Our study concluded that there was high MDR-TB rate (38%) among HIV-negative patients and MDR-TB is associated with previous history of tuberculosis. The findings emphasize the importance of continuing the systematic surveillance of drug resistance for prompt diagnosis and iniatiation of treatment. There is therefore the need for the National Tuberculosis Control Program to increase the use of commercial rapid DNA-based kits, the Genotype MTBDRplus (Hain Lifescience, Germany) for routine testing of sputum samples from all patients with symptoms suggestive of TB.


 CONFLICT OF INTERESTS

The authors have not declared any conflict of interests.

 


 ACKNOWLEDGEMENTS

The authors are grateful to the patients who participated in the study and also, thank the clinical and laboratory staff of NIMR and IDH. We especially thank Mr.
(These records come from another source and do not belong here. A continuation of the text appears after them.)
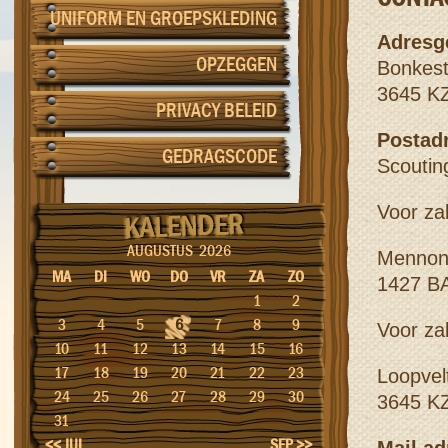
UNIFORM EN GROEPSKLEDING
Adresg
OPZEGGEN
Bonkes
3645 K
PRIVACY BELEID
Postadr
GEDRAGSCODE
Scoutin
Voor zak
AUGUSTUS 2026
Mennoni
MA
DI
WO
DO
VR
ZA
ZO
1427 
1
2
3
4
5
6
7
8
9
Voor za
10
11
12
13
14
15
16
17
18
19
20
21
22
23
Loopvel
24
25
26
27
28
29
30
3645 K
31
<< JUL
SEP >>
Aje T., Ms. Nureni AR and Mr. Igwubor FO.

 


 ABBREVIATIONS

MDR-TB, Multidrug-resistant tuberculosis; TB, Tuberculosis; HIV, Human Immunodeficiency Virus; DOTS, Directly Observed Treatment Short-course; AFB, Acid-fast bacilli; LJM: Lowenstein Jensen Medium; ZN, Ziehl Neelsen; MTB, Mycobacterium tuberculosis; MTBC, Mycobacterium tuberculosis complex; DST, Drug Susceptibility Testing; WHO, World Health Organization; NIMR, Nigerian Institute of Medical Research; IDH, Infectious Disease Hospital; CTBR, Centre for Tuberculosis Research.